FTX – one of the world’s largest cryptocurrency exchanges – filed for bankruptcy last week. It followed revelations about its financial structure, which triggered a collapse in confidence.
CEO Sam Bankman-Fried, a prominent figure in crypto, has since resigned and declared he “fucked up”. It’s unclear whether customers who held money in the exchange will be paid back, and authorities are investigating possible illegal activity.
What went wrong?
First, the basics
Cryptocurrencies (like Bitcoin) are digital money. Transactions are recorded by a network of computers.
Advocates say they offer protection against theft and fraud, and a way to transact free from the control of governments and traditional banking.
Critics say cryptocurrencies are riskier than traditional currencies (e.g. the U.S. dollar) because they do not have the backing of a government.

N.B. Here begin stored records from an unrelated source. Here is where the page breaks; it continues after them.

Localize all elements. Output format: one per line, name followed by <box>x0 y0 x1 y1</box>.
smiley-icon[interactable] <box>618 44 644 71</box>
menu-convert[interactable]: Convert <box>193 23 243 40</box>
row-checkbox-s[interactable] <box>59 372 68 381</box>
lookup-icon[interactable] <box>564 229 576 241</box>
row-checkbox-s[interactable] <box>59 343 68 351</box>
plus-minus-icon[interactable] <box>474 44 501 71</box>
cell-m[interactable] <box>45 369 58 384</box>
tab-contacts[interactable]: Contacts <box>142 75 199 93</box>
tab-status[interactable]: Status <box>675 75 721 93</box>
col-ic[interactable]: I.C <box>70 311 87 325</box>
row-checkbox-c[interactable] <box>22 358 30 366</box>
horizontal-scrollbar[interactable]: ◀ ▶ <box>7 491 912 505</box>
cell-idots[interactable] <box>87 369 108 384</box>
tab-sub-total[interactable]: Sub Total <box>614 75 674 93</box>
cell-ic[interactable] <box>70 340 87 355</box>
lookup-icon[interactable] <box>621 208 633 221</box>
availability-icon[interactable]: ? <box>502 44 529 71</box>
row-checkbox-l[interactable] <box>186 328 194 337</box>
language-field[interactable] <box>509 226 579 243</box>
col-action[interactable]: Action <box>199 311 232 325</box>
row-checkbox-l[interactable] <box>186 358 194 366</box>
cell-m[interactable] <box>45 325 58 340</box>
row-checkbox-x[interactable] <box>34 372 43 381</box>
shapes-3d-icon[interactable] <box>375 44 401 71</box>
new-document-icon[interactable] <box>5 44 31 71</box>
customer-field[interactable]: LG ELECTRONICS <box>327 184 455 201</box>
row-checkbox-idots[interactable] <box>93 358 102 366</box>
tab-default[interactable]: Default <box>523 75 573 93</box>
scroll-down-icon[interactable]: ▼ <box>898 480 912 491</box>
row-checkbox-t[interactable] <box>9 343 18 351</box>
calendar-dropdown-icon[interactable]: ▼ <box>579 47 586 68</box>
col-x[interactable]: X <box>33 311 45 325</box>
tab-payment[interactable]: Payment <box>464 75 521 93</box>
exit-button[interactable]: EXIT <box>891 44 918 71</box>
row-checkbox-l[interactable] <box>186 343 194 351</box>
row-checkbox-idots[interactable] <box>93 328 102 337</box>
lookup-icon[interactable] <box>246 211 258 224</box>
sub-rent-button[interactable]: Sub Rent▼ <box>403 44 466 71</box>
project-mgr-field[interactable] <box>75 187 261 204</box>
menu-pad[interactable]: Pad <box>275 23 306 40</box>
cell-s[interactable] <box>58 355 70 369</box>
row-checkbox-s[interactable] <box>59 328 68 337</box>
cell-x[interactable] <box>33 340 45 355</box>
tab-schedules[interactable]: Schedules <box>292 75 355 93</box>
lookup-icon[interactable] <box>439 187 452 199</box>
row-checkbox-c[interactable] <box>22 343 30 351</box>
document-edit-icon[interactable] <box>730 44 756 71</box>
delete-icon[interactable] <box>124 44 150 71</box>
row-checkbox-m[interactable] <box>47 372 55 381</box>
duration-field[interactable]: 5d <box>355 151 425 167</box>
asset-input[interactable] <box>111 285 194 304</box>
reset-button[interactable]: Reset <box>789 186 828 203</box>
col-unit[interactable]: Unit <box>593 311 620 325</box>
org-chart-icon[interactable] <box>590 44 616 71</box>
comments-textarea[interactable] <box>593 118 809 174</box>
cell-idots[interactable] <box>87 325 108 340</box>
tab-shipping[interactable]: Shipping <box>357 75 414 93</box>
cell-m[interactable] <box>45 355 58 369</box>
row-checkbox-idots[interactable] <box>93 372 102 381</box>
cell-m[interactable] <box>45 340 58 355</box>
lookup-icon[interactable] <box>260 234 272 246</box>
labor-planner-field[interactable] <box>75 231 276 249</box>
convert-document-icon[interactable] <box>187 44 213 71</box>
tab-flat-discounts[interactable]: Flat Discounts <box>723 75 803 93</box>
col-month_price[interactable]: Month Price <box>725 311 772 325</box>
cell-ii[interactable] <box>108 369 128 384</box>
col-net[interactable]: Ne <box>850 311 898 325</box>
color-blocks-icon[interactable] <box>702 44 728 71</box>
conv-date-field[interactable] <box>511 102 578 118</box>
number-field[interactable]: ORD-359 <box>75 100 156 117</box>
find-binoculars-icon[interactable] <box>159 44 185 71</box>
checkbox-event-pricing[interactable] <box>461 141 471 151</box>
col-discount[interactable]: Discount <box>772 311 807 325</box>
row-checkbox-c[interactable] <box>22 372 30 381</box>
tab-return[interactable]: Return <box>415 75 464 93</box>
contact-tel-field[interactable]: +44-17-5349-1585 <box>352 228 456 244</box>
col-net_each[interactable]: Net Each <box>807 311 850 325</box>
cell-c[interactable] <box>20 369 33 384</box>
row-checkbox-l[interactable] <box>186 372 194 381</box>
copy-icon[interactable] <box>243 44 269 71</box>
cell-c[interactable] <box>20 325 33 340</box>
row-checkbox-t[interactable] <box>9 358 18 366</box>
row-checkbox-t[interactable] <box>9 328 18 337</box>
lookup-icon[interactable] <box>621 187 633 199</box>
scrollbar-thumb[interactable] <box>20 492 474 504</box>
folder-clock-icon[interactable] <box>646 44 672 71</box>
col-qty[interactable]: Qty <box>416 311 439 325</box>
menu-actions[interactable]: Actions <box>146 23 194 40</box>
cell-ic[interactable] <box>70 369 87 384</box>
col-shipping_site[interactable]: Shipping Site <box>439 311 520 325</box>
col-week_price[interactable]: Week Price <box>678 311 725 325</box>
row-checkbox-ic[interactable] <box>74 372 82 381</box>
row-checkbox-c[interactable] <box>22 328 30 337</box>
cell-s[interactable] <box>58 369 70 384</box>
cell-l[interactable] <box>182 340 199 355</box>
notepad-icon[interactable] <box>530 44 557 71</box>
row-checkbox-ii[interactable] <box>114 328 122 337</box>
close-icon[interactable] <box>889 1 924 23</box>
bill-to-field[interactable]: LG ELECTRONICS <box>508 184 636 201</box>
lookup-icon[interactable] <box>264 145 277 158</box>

The total value of crypto investments hit almost $US1 trillion this year.
Cryptocurrency exchanges allow people to trade traditional currencies for cryptocurrencies, and to trade between different types of cryptocurrencies.
FTX and its main rival Binance are two of the largest exchanges. FTX was founded by 30-year-old Sam Bankman-Fried (‘SBF’), a prominent crypto personality who has donated to political campaigns, partnered with celebrities and promised to give away most of his wealth to charitable causes. Binance is run by Changpeng Zhao (‘CZ’), another prominent industry player.
What went wrong?
Traditionally, exchanges don’t do much more than what their name suggests: exchange money, and profit by charging transaction fees.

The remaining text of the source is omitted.